Florida votes to raise minimum wage to $15 an hour

Florida joins just seven other states in the process of raising their minimum wages to $15 an hour. And it’s the first state to raise the minimum wage to as high as $15 an hour via ballot measure.

The federal minimum wage remains at $7.25 an hour. Democratic presidential nominee Joe Biden also supports a $15 minimum wage, while President Trump has said he believed the issue should be left up to states to decide.

The ballot win was another moment of success for labor and minimum wage advocates, who have won a series of statewide victories in recent years to raise the minimum wage, as consciousness about the struggles faced by low-wage workers to pay basic living expenses has grown.

This energy has galvanized the Fight for $15, an advocacy movement focused on getting corporate chains to lift wages to $15 an hour. The effort is backed by unions like the Service Employees International Union, which have organized protests and marches over the years around the country.

In the case of Florida, the initiative was due in large part to the work and backing of John Morgan, a lawyer and businessman in the Orlando area who bankrolled the expensive effort to get the measure on the ballot.

In an interview, Morgan said he spent more than $5 million of his own money on the effort, saying that he viewed the question of whether businesses would be required to pay a living wage to employees as an existential one in a wealthy country like the United States.

“What I personally believe the unrest in America is really all about, whether you’re a Bernie bro or a Trump supporter in the Midwest — it’s about income inequality,” he said. “Every great society can crumble because the haves have too much and the have-nots don’t have enough.”

The political debate over the amendment in Florida played out across the typical lines of debate that have played out in other states and cities where minimum wage increases have been discussed.

Business and industry groups, such as the Florida Chamber of Commerce and the Florida Restaurant and Lodging Association, came out strongly against it, saying that it would hurt the hospitality industry and other businesses already reeling from the effects of the pandemic. Republicans in the state, including Gov. Ron DeSantis, have argued against it.

“I’m going to have to increase prices,” said John Horne, the owner of Anna Maria Oyster Bar, a restaurant group with four locations near St. Petersburg and about 260 employees. Horne is also on the executive board of the Florida Restaurant and Lodging Association. “And when I increase prices, I’ll lose cover accounts. And I won’t need all the employees. I’m concerned they’re going to lose hours.”

On the other side, labor advocates, Democrats and others who believe that minimum wage should be a living wage lined up to support for the amendment.

Jamelia Fairley, 25, a single mother in Sanford, Fla., said she has trouble paying her bills — rent on an apartment she splits with a roommate, and food for her 3-year-old daughter — on the $10 an hour salary she makes at a McDonald’s.

“Increasing the minimum wage would help me a lot — me and my daughter,” she said. “Having food in the house. It would help me a lot to save money. I’m supporting this amendment because I feel like it will help a lot of people get out of poverty or homelessness.”

Scott Fuhrman, the owner of Lakewood Organic, a juice company in Miami that employs about 100 people, said that he supported the measure, after seeing the change in his workers when he increased hourly wages at his company to $15 a couple of years ago.

“We saw an immediate reduction in errors and turnover to some extent,” Fuhrman said. “It’s not just ethically right, it’s necessary to help our economy get out of this current malaise that we’re in, this economic catastrophe.

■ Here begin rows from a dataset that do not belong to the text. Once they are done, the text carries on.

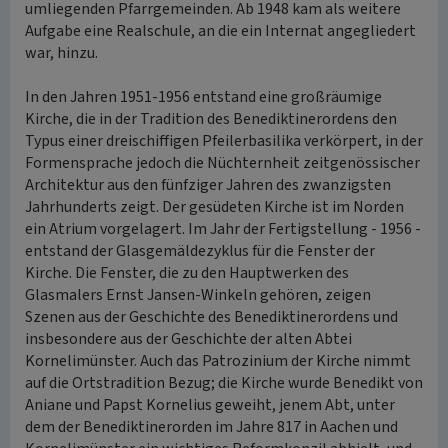
umliegenden Pfarrgemeinden. Ab 1948 kam als weitere
Aufgabe eine Realschule, an die ein Internat angegliedert
war, hinzu.
In den Jahren 1951-1956 entstand eine großräumige
Kirche, die in der Tradition des Benediktinerordens den
Typus einer dreischiffigen Pfeilerbasilika verkörpert, in der
Formensprache jedoch die Nüchternheit zeitgenössischer
Architektur aus den fünfziger Jahren des zwanzigsten
Jahrhunderts zeigt. Der gesüdeten Kirche ist im Norden
ein Atrium vorgelagert. Im Jahr der Fertigstellung - 1956 -
entstand der Glasgemäldezyklus für die Fenster der
Kirche. Die Fenster, die zu den Hauptwerken des
Glasmalers Ernst Jansen-Winkeln gehören, zeigen
Szenen aus der Geschichte des Benediktinerordens und
insbesondere aus der Geschichte der alten Abtei
Kornelimünster. Auch das Patrozinium der Kirche nimmt
auf die Ortstradition Bezug; die Kirche wurde Benedikt von
Aniane und Papst Kornelius geweiht, jenem Abt, unter
dem der Benediktinerorden im Jahre 817 in Aachen und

We have to put more money into the pockets of the people who are going to go spend it.”

Florida voters approved a ballot measure to create a $6.15 minimum wage back in 2004.

Ballot measures have become a tool for voters in conservative-leaning, as well as “purple” states where legislatures have declined or been unwilling to pass minimum wage increases to effect the change themselves, said Tsedeye Gebreselassie, a minimum wage expert at the National Employment Law Project. These states include Arizona, Missouri, Montana, Colorado, and Ohio, she said.

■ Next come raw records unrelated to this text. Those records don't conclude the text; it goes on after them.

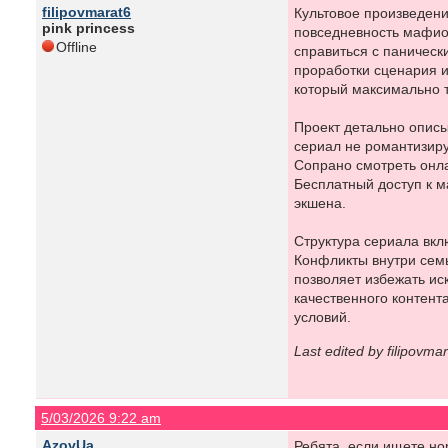
filipovmarat6
Культовое произведен
pink princess
повседневность мафиоз
Offline
справиться с паническ
проработки сценария и
который максимально т
Проект детально описы
сериал не романтизиру
Сопрано смотреть он
Бесплатный доступ к 
экшена.
Структура сериала вкл
Конфликты внутри семь
позволяет избежать и
качественного контент
условий.
Last edited by filipovma
5/03/2026 9:22 am
AzovUa
Ребята, если ищете но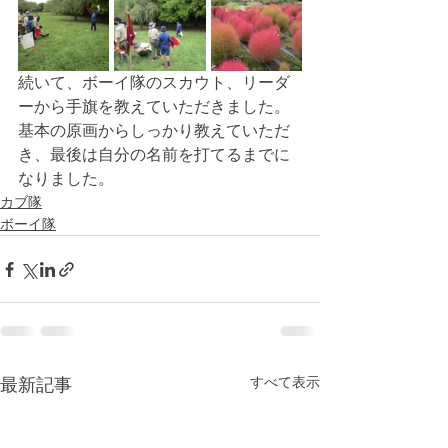
続いて、ボーイ隊のスカウト、リーダ
ーから手旗を教えていただきました。
基本の原画からしっかり教えていただ
き、最後は自分の名前を打てるまでに
なりました。
カブ隊
ボーイ隊
すべて表示
最新記事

“Often times this has happened in states where legislatures are not friendly to it but it’s very clear that [a] majority of electorate supports it,” she said.

Minimum wage increases are typically popular among the electorate. Since 2000, states have held 21 referendums on the minimum wage, and all have passed, according to a tally kept by Ballotpedia. Public opinion surveys have shown broad support; a 2019 Pew survey found that two-thirds of Americans supported raising the federal minimum wage to $15 an hour.

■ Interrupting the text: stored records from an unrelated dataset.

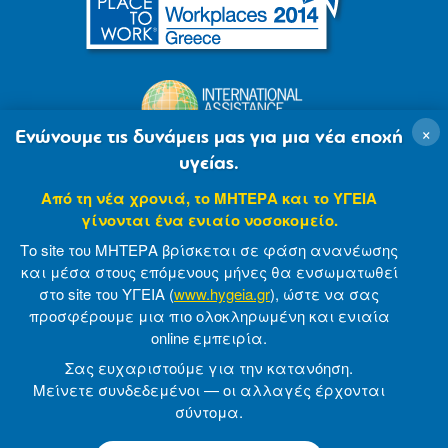
×
Ενώνουμε τις δυνάμεις μας για μια νέα εποχή
υγείας.
Από τη νέα χρονιά, το ΜΗΤΕΡΑ και το ΥΓΕΙΑ
γίνονται ένα ενιαίο νοσοκομείο.
Το site του ΜΗΤΕΡΑ βρίσκεται σε φάση ανανέωσης
και μέσα στους επόμενους μήνες θα ενσωματωθεί
στο site του ΥΓΕΙΑ (
www.hygeia.gr
), ώστε να σας
προσφέρουμε μια πιο ολοκληρωμένη και ενιαία
© 2007-2021 MITERA S.A
Privacy Policy
online εμπειρία.
Terms of Use
Made by minoanDesign
Σας ευχαριστούμε για την κατανόηση.
Μείνετε συνδεδεμένοι — οι αλλαγές έρχονται
σύντομα.
© 2026 ΜΗΤΕΡΑ Α.Ε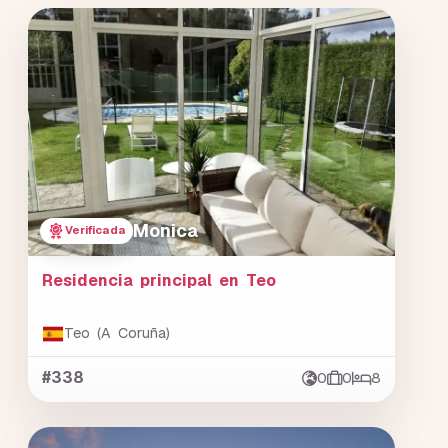
Monica
Verificada
Residencia principal en Teo
Teo (A Coruña)
#338
0
0
8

In Florida, the issue has polled well, with a September Monmouth survey finding 67 percent of registered voters saying they would support the measure. In Florida, ballot measures need support from 60 percent of the electorate to pass.

According to the Florida Policy Institute, a left-leaning think tank in Orlando, the measure would help more than one million households living near the poverty line in the state, increase wages for 2.5 million people — more than a quarter of the workforce — and help reduce racial and gender disparities in pay.